Scientists have discovered “smoking stars” in the Milky Way galaxy

An international team of astronomers has discovered “21 ancient smoky stars” in the middle of the Milky Way galaxy as part of a ten-year monitoring project.

The international team said: “Old smoke stars are a new class of red giant stars, stars at the end of their lives that acquire larger masses and lower surface temperatures.”

The team added that these stars were described as ancient smoke stars. This is because it will not be seen until it loses its brightness in the final stages of its existence and emits a cloud of gas and dust.

Philip Lucas, astrophysicist and professor at the University of Hertfordshire and lead author of the study, said: These stars are located in the middle of the Milky Way in a region known as the “stellar nuclear disc”. A large number of stars are concentrated.

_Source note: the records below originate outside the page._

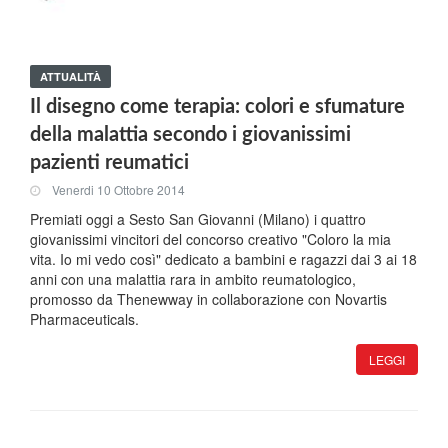
ATTUALITÀ
Il disegno come terapia: colori e sfumature
della malattia secondo i giovanissimi
pazienti reumatici
Venerdi 10 Ottobre 2014
Premiati oggi a Sesto San Giovanni (Milano) i quattro
giovanissimi vincitori del concorso creativo "Coloro la mia
vita. Io mi vedo così" dedicato a bambini e ragazzi dai 3 ai 18
anni con una malattia rara in ambito reumatologico,
promosso da Thenewway in collaborazione con Novartis
Pharmaceuticals.
LEGGI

Lucas added, “What's surprising about this discovery is that observing stars that are quiet and doing nothing, suddenly their apparent brightness drops 40 to 100 times, making them almost impossible to observe with telescopes. Years and without warning, they regain their original brightness.

Lucas pointed out that these stars emit clouds of smoke, and we believe that these clouds, made up of gas and dust, obscure the observer's view, causing the star to dim. He explained that the matter had spread. By helping in the formation of new generations of stars and planets, ancient stars play an important role in the life cycle of the elements.

Notably, the international, multinational team of astronomers who prepared the study initially looked for young stars as part of an observational program that helped detect a large number of protostars, i.e. newborn stars, with 21 smog. Stars.